In December 2020, Ahmed also led the charge against Stephen Toope’s free speech amendment which proposed that other views be “respected” as opposed to “tolerated.” Winning by almost 90%, Ahmed wrote that the victory served as an example of a “fight-back” against censorship.

However, since revelations of the “Thiel network” broke last week, left-wing academic Professor Priyamvada Gopal tweeted these activities suggest a “dodgy and illegitimate influence on university autonomy.”

“This is not just a group of academics with similar views and political interests coming together. A powerful, wealthy foreign entity not connected to academia or research, mired in political power-brokering & lobbying is seeking to shape what is happening on a university campus.”
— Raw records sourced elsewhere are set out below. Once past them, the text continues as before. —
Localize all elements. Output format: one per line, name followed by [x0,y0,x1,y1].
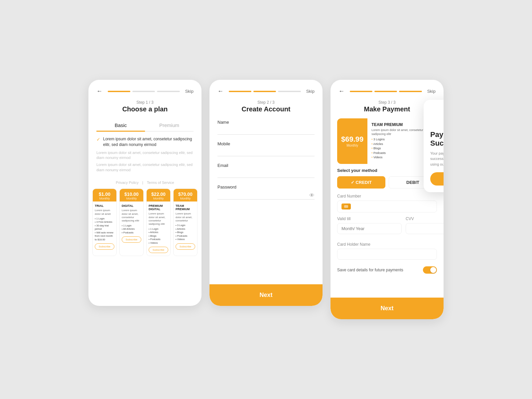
plan-trial-period: Monthly [94,197,115,200]
password-input-row: 👁 [217,192,315,200]
screen1-progress [108,91,180,92]
feature-item-checked: ✓ Lorem ipsum dolor sit amet, consetetur… [96,136,194,148]
plan-card-trial: $1.00 Monthly TRIAL Lorem ipsum dolor si… [92,189,117,256]
screen2-step-title: Step 2 / 3 Create Account [209,97,323,114]
screen3-progress [350,91,422,92]
valid-till-input[interactable] [341,226,397,231]
progress-segment-1 [108,91,130,92]
eye-toggle-icon[interactable]: 👁 [309,193,315,199]
cvv-section: CVV [406,216,444,238]
screen3-skip-button[interactable]: Skip [427,89,436,94]
feature-dim-1: Lorem ipsum dolor sit amet, consetetur s… [96,150,194,161]
plan-tp-f5: Videos [176,238,195,241]
screen2-skip-button[interactable]: Skip [306,89,315,94]
homepage-button[interactable]: Homepage [430,172,444,186]
subscribe-digital-button[interactable]: Subscribe [122,236,141,243]
screen-create-account: ← Skip Step 2 / 3 Create Account Name Mo… [209,80,323,306]
terms-of-service-link[interactable]: Terms of Service [147,181,174,185]
plan-premium-digital-header: $22.00 Monthly [147,189,170,201]
plan-tp-f4: Podcasts [176,234,195,238]
plan-team-premium-body: TEAM PREMIUM Lorem ipsum dolor sit amet,… [174,201,197,252]
subscribe-trial-button[interactable]: Subscribe [95,243,114,250]
valid-cvv-row: Valid till CVV [337,216,437,238]
selected-plan-left: $69.99 Monthly [337,118,367,164]
plan-card-team-premium: $70.00 Monthly TEAM PREMIUM Lorem ipsum … [173,189,198,256]
subscribe-premium-digital-button[interactable]: Subscribe [149,247,168,253]
cvv-label: CVV [406,216,444,221]
valid-till-label: Valid till [337,216,402,221]
card-number-input[interactable] [353,204,433,209]
mobile-field-container: Mobile [217,141,315,156]
plan-pd-f3: Blogs [149,234,168,238]
pipe-separator: | [142,181,143,185]
plan-digital-desc: Lorem ipsum dolor sit amet, consetetur s… [122,209,141,223]
feature-dim-2: Lorem ipsum dolor sit amet, consetetur s… [96,162,194,173]
selected-plan-period: Monthly [346,144,358,147]
plan-premium-digital-price: $22.00 [148,192,169,197]
screen-choose-plan: ← Skip Step 1 / 3 Choose a plan Basic Pr… [88,80,201,306]
screen1-heading: Choose a plan [96,105,194,113]
screen3-next-button[interactable]: Next [331,298,444,319]
email-label: Email [217,163,315,168]
plan-tp-f1: 3 Login [176,224,195,227]
cvv-input-row [406,223,444,234]
toggle-knob [430,267,436,273]
plan-trial-f1: 1 Login [95,217,114,221]
plan-team-premium-period: Monthly [175,197,196,200]
feature-text-1: Lorem ipsum dolor sit amet, consetetur s… [103,136,194,148]
tab-basic[interactable]: Basic [96,120,145,132]
screen1-header: ← Skip [88,80,201,97]
screen2-progress [229,91,301,92]
plan-trial-desc: Lorem ipsum dolor sit amet [95,209,114,216]
screen2-next-button[interactable]: Next [209,284,323,306]
screen2-progress-1 [229,91,251,92]
screen3-back-button[interactable]: ← [338,88,344,95]
screen2-back-button[interactable]: ← [217,88,223,95]
cvv-input[interactable] [410,226,444,231]
plan-pd-f5: Videos [149,241,168,245]
credit-check-icon: ✓ [351,180,356,185]
save-card-row: Save card details for future payments [337,264,437,274]
subscribe-team-premium-button[interactable]: Subscribe [176,243,195,250]
card-holder-input[interactable] [341,252,433,257]
plan-premium-digital-desc: Lorem ipsum dolor sit amet, consetetur s… [149,212,168,226]
screen1-skip-button[interactable]: Skip [185,89,194,94]
card-number-label: Card Number [337,194,437,199]
check-icon: ✓ [96,137,100,142]
password-input[interactable] [217,192,309,199]
plan-pd-f1: 1 Login [149,227,168,231]
plan-digital-f1: 1 Login [122,224,141,228]
credit-method-button[interactable]: ✓ CREDIT [337,176,385,189]
plan-trial-header: $1.00 Monthly [93,189,116,201]
save-card-toggle[interactable] [423,266,437,274]
plan-pd-f2: Articles [149,231,168,234]
plan-card-digital: $10.00 Monthly DIGITAL Lorem ipsum dolor… [119,189,144,256]
plan-trial-name: TRIAL [95,204,114,207]
screen1-step-label: Step 1 / 3 [96,100,194,105]
screen2-step-label: Step 2 / 3 [217,100,315,105]
name-input[interactable] [217,127,315,135]
tab-premium[interactable]: Premium [145,120,194,131]
card-holder-input-row [337,249,437,260]
screen2-heading: Create Account [217,105,315,113]
plan-tp-f3: Blogs [176,231,195,234]
privacy-policy-link[interactable]: Privacy Policy [116,181,138,185]
screen3-progress-2 [374,91,397,92]
card-icon-inner [344,205,348,208]
screen1-tabs: Basic Premium [96,120,194,132]
mobile-input[interactable] [217,148,315,156]
plan-digital-header: $10.00 Monthly [120,189,143,201]
selected-plan-price: $69.99 [341,135,363,144]
method-buttons: ✓ CREDIT DEBIT [337,176,437,189]
email-input[interactable] [217,170,315,178]
screen1-back-button[interactable]: ← [96,88,102,95]
create-account-form: Name Mobile Email Password 👁 [209,114,323,211]
plan-trial-f4: Will auto renew from next month to $18.0… [95,231,114,242]
plan-digital-f3: Podcasts [122,231,141,235]
plan-premium-digital-name: PREMIUM DIGITAL [149,204,168,211]
coin-area: 💰 💰 [430,106,444,126]
selected-plan-card: $69.99 Monthly TEAM PREMIUM Lorem ipsum … [337,118,437,164]
plan-trial-f2: 3 Free Articles [95,220,114,224]
card-brand-icon [341,203,351,209]
card-number-section: Card Number [337,194,437,212]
Ahmed claimed there was no “outside influence” in resisting the Vice-Chancellor’s free speech amendments last year: “I wrote my own amendments myself in consultation with other Cambridge academics.”

Peter Thiel is a tech billionaire who, between 1990 and 2016, gave $10m in donations to the Republican Party. In 2016, he gave $1m to the Trump campaign, and in 2021 gave Arizona senate hopeful Blake Masters – whose campaign is based on the false claim that Trump won the 2020 election – $10m to fund his campaign.

Following Trump’s victory in 2016, Thiel allegedly looked to extend his influence beyond America by “seeding the UK coalition of anti-liberal academics centred around Cambridge University.” The culmination of which was reportedly the Cambridge “Thiel network.”

The demand for an investigation follows an initial open letter published last week, which asked that the faculty “publicly distance” itself from the hosting of figures that “threaten students of colour.”

The rebels point to Peterson, who used air quotes to describe “racism” in an appearance on BBC 1’s Question Time last month, but mainly controversial academics hosted by the Trinity Forum Europe such as Charles Murray, who was widely denounced for suggesting IQ varied according to race.

English students have joined the “dissenters” in condemning the revelations, arguing that the presence of Trinity director of studies, Michael Hurley, in the network is “antithetical” to the “inclusive” values the faculty claims to uphold.

Varsity reached out to James Orr, Michael Hurley, the Divinity and English faculties and the University for comment.

Corrections were made to this article on 15/12/2021 to clarify the nature of Ahmed’s alleged involvement with the ‘Thiel network’.